There are 147 titles on the list — from all corners of the world — all of which have been nominated by librarians, making it a proper “readers’ prize”.
You may remember that last year I put together a list of books on the 2016 list, which was hugely popular, so I thought I’d do the same again this year. I’ve focused on the titles that come from the countries I like to champion on this blog: Australia, Canada and Ireland.
The books have been arranged in alphabetical order by author surname. Click on each book title to read my review in full.
Fifteen Dogs by André Alexis (Canadian)
The winner of the 2015 Giller Prize, this strange and surreal novel follows the antics of 15 dogs who, overnight, are granted the power of language and reasoning and then follows what happens to them.
Beatlebone by Kevin Barry (Irish)
The winner of the 2015 Goldsmiths Prize and my favourite read from last year, this book charts one man’s midlife crisis as he searches for the Irish island he bought years earlier but has never properly visited.
Spill Simmer Falter Wither by Sara Baume (Irish)
This beautifully written debut novel follows the up-and-down relationship, over the course of a year, between a troubled man and the viscious rescue dog he has adopted.
Undermajordomo Minor by Patrick deWitt (Canadian)
This is a dark, often funny, Gothic fairy tale about a young man who experiences many strange things when he begins working for the “majordomo” of a creepy castle in a remote village.
The Green Road by Anne Enright (Irish)
A family drama-cum-black-comedy, this prize-winning novel follows the lives of four siblings and their needy, domineering mother over the course of 25 years.
Hope Farm by Peggy Frew (Australian)
This is an engaging story about a 13-year-old girl being brought up in the 1980s by a single mother living in a hippy commune.
The World Without Us by Mireille Juchau (Australian)
An environmental novel, or perhaps even a cli-fi one, this is a beautifully constructed tale about family secrets, love, loss, parenthood and community set in a rural village in northern New South Wales.
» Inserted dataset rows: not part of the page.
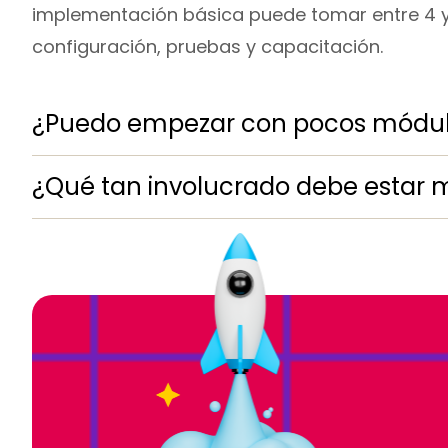
implementación básica puede tomar entre 4 y 
configuración, pruebas y capacitación.
¿Puedo empezar con pocos módul
¿Qué tan involucrado debe estar 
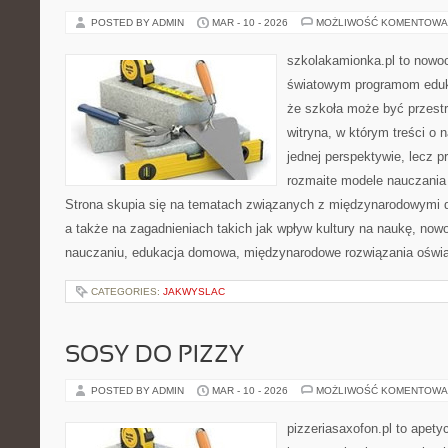
POSTED BY ADMIN
MAR - 10 - 2026
MOŻLIWOŚĆ KOMENTOWA
szkolakamionka.pl to nowo
światowym programom eduk
że szkoła może być przestr
witryna, w którym treści o 
jednej perspektywie, lecz p
rozmaite modele nauczania
Strona skupia się na tematach związanych z międzynarodowymi 
a także na zagadnieniach takich jak wpływ kultury na naukę, no
nauczaniu, edukacja domowa, międzynarodowe rozwiązania oświ
CATEGORIES:
JAKWYSLAC
SOSY DO PIZZY
POSTED BY ADMIN
MAR - 10 - 2026
MOŻLIWOŚĆ KOMENTOWA
pizzeriasaxofon.pl to apetyc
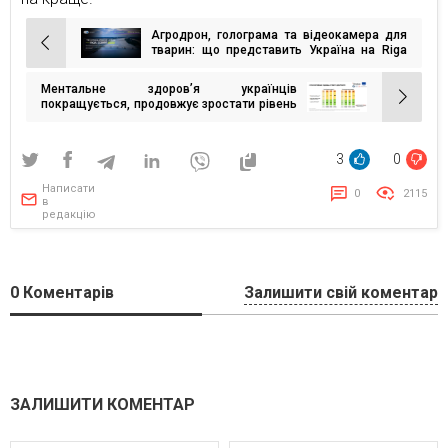
Агродрон, голограма та відеокамера для
Навігація
тварин: що представить Україна на Riga
Comm 2022
записів
Ментальне здоров’я українців
покращується, продовжує зростати рівень
працевлаштованості та бажання
повернутися додому — дослідження
Gradus Research
3
0
Написати
0
2115
в
редакцію
0
Коментарів
Залишити свій коментар
ЗАЛИШИТИ КОМЕНТАР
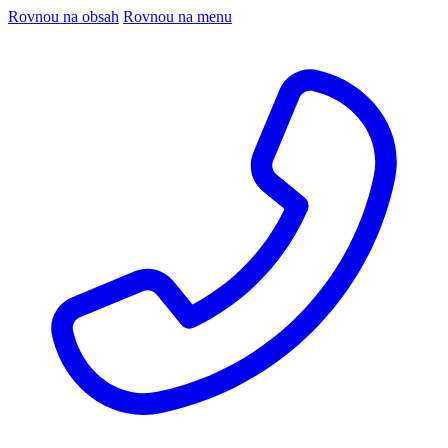
Rovnou na obsah
Rovnou na menu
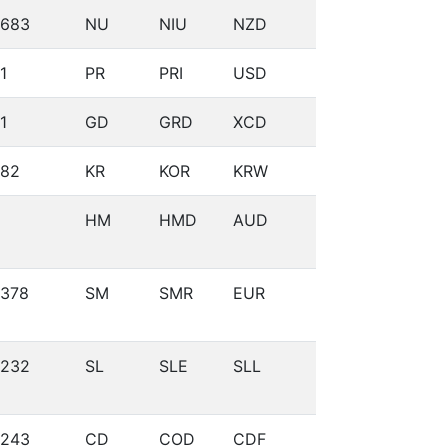
683
NU
NIU
NZD
1
PR
PRI
USD
1
GD
GRD
XCD
82
KR
KOR
KRW
HM
HMD
AUD
378
SM
SMR
EUR
232
SL
SLE
SLL
243
CD
COD
CDF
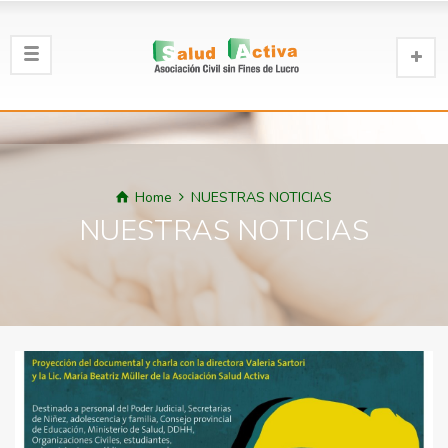
Home
NUESTRAS NOTICIAS
NUESTRAS NOTICIAS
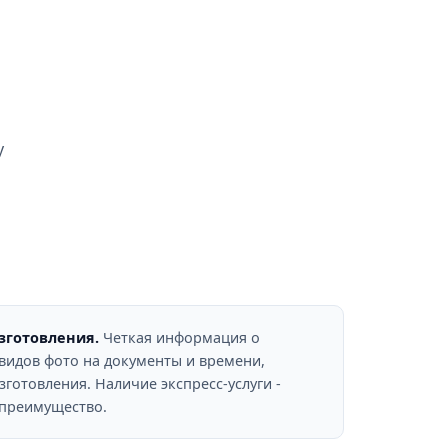
у
изготовления.
Четкая информация о
видов фото на документы и времени,
готовления. Наличие экспресс-услуги -
 преимущество.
The Little Red Chairs by Edna O’Brien (Irish)
War crimes, retribution and justice are the central themes of this novel, which looks at the long-lasting impact of the Siege of Sarajevo and focuses on a (fictional) war criminal who goes in to hiding in a small Irish village.
Salt Creek by Lucy Treloar (Australian)
A superb historical novel, Salt Creek tells the story of one family’s attempt to settle and tame a remote region on the South Australian coast in the mid-19th century, and the dreadful, heartbreaking repercussions that follow.
The Natural Way of Things by Charlotte Wood (Australian)
The winner of this year’s Stella Prize, this anger-fuelled dystopian tale set in the Australian outback focuses on misogyny and sexual shaming.
The prize shortlist will be published on 11 April 2017, and the winner will be announced on 21 June. To find out more, and to view the longlist in full, please visit the official website.
Have you read any of these books? Or others from the extensive longlist?